The Lavant drum is small cylindrical Neolithic chalk object excavated in 1993. It is similar to the Folkton drums, discovered over a century earlier and the Burton Agnes drum. Unlike the Folkton drums, the Lavant drum is undecorated; however, it may be that earlier markings have been worn away. The drum was associated with a sherd of Mortlake ware, which implies a Middle Neolithic date. It is currently held at The Novium museum in Chichester.

Anne Teather, Andrew Chamberlain and Mike Parker Pearson proposed in 2019 that the Folkton and Lavant drums were tools to measure cord to standard lengths which were used in the construction of monuments such as Stonehenge and the timber circle at Durrington Walls.

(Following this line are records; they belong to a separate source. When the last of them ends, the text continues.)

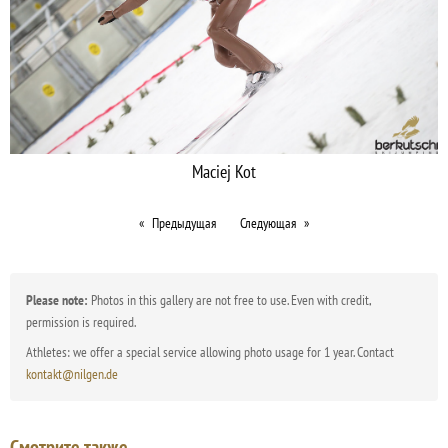
Maciej Kot
Предыдущая
Следующая
Please note:
Photos in this gallery are not free to use. Even with credit,
permission is required.
Athletes: we offer a special service allowing photo usage for 1 year. Contact
kontakt@nilgen.de
Смотрите также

The circumference of each of the drums corresponds to a subdivision of 10 Neolithic 'long feet'. Chamberlain and Parker Pearson propose that the Neolithic long foot is equivalent to 1.056 modern feet or 0.3219 metres. The Lavant drum's circumference of 361.3 mm corresponds to 1.1225 long feet or 1/9 of ten long feet.

The drum was discovered in 1993 as part of the excavation of Chalk Pit Lane, Lavant, West Sussex. The excavation was not published due to the insolvency of Southern Archaeology, who took over the Chichester and District Archaeology Unit which carried out the original excavation. It was identified as being similar to the Folkton drum in 2005 by Anne Teather.